Materials and methods

SSD-derived and WGD-derived gene pairs

Following Mottes et al. [11] we obtained the WGD-derived pairs of ohnolog genes by merging the results of [5] with the list of human ohnologs available from the OHNOLOGS v2 database [6]. From the OHNOLOGS v2 database, we retained only the pairs meeting the strict criteria for high-confidence ohnologs. Only protein-coding genes were considered. The list of human protein-coding paralogue gene pairs was obtained from the Ensembl database [21]. We removed from this list all the pairs that were identified as WGD-derived. In order to ensure compatibility among different datasets, all the genes were traced back to their corresponding occurrences in the comprehensive gene annotation of the GENCODE database [22]. Following these criteria, we identified 9,348 WGD-derived pairs of protein-coding genes, involving 7,775 single genes, and 122,863 SSD-derived pairs of protein-coding genes, involving 13,784 single genes. Considering single genes, 6,047 genes are involved both in WGD-derived pairs and in SSD-derived pairs.

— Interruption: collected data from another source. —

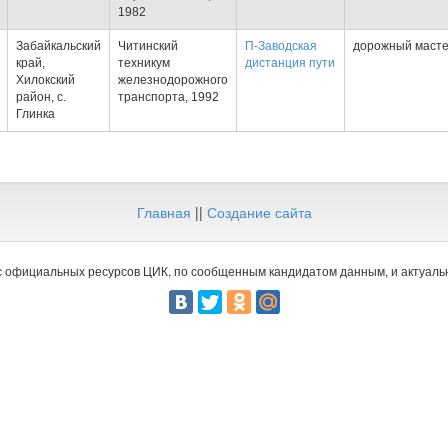
1982
Забайкальский
Читинский
П-Заводская
дорожный маст
край,
техникум
дистанция пути
Хилокский
железнодорожного
район, с.
транспорта, 1992
Глинка
Главная
||
Создание сайта
 официальных ресурсов ЦИК, по сообщенным кандидатом данным, и актуальн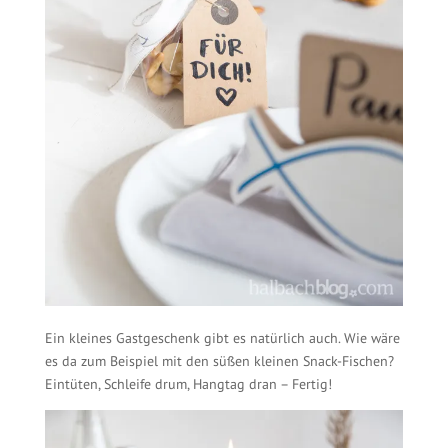
Ein kleines Gastgeschenk gibt es natürlich auch. Wie wäre
es da zum Beispiel mit den süßen kleinen Snack-Fischen?
Eintüten, Schleife drum, Hangtag dran – Fertig!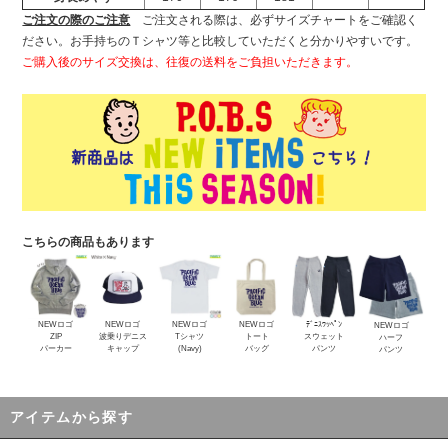
ご注文の際のご注意
ご注文される際は、必ずサイズチャートをご確認く
ださい。お手持ちのＴシャツ等と比較していただくと分かりやすいです。
ご購入後のサイズ交換は、往復の送料をご負担いただきます。
こちらの商品もあります
NEWロゴ
NEWロゴ
NEWロゴ
NEWロゴ
ﾃﾞﾆｽﾜｯﾍﾟﾝ
NEWロゴ
ZIP
波乗りデニス
Tシャツ
トート
スウェット
ハーフ
パーカー
キャップ
(Navy)
バッグ
パンツ
パンツ
アイテムから探す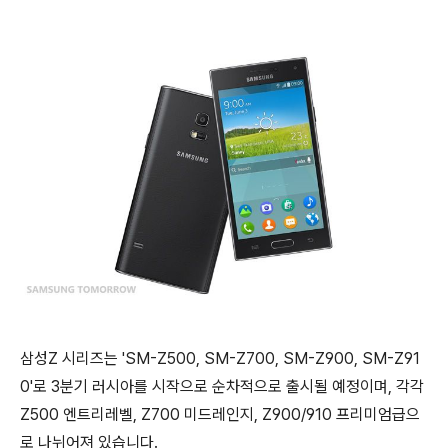
삼성Z 시리즈는 'SM-Z500, SM-Z700, SM-Z900, SM-Z91
0'로 3분기 러시아를 시작으로 순차적으로 출시될 예정이며, 각각
Z500 엔트리레벨, Z700 미드레인지, Z900/910 프리미엄급으
로 나뉘어져 있습니다.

Ohno-miRNAs and SSD-derived miRNA pairs

To retrieve a reliable list of WGD-derived (ohno-miRNAs) and SSD-derived miRNA pairs for our analyses, we developed a custom public pipeline leveraging annotations from [19] and the standardized miRNA nomenclature of MirGeneDB [20]. ohno-miRNA pairs were obtained from the data in [19], which identifies miRNA pairs and families originating from WGD events in the vertebrate lineage, also providing information on their ancestral subgenomes. Although the data does not explicitly list ohno-miRNA pairs in a usable format, we manually parsed the original data to allow our pipeline to project these ancestral WGD families onto individual genomes (e.g., human). This allowed us to reconstruct the set of ohno-miRNAs in multiple vertebrate genomes of interest, provided that they are annotated in MirGeneDB. To ensure interoperability with downstream analysis, our pipeline links each MirGeneDB miRNA entry to its corresponding Ensembl identifier, as well as the miRBase name and accession number where these are available. This mapping is essential to proceed with the analysis using external resources such as TarBase and MirDIP, which have not yet adopted the MirGeneDB nomenclature to identify miRNAs. Similarly, SSD-derived pairs were obtained from MirGeneDB, leveraging their nomenclature and excluding pairs already identified as WGD-derived. This procedure led to 114 ohno-miRNA pairs and 2,466 SSD-derived miRNA pairs. As an alternative, Ensembl is a valid resource for SSD-derived miRNA pairs. We report results based on MirGeneDB-derived SSD pairs in the main text. A full replication of the analyses using Ensembl SSD pairs (1,131 miRNA pairs) is reported in S1 Text. In order to perform the stratification of duplicate pairs between pre-2R and post-2R, we used MirGeneDB to obtain the Last Common Ancestor (LCA) of the two miRNAs. We considered pre-2R all those LCAs older than Vertebrata.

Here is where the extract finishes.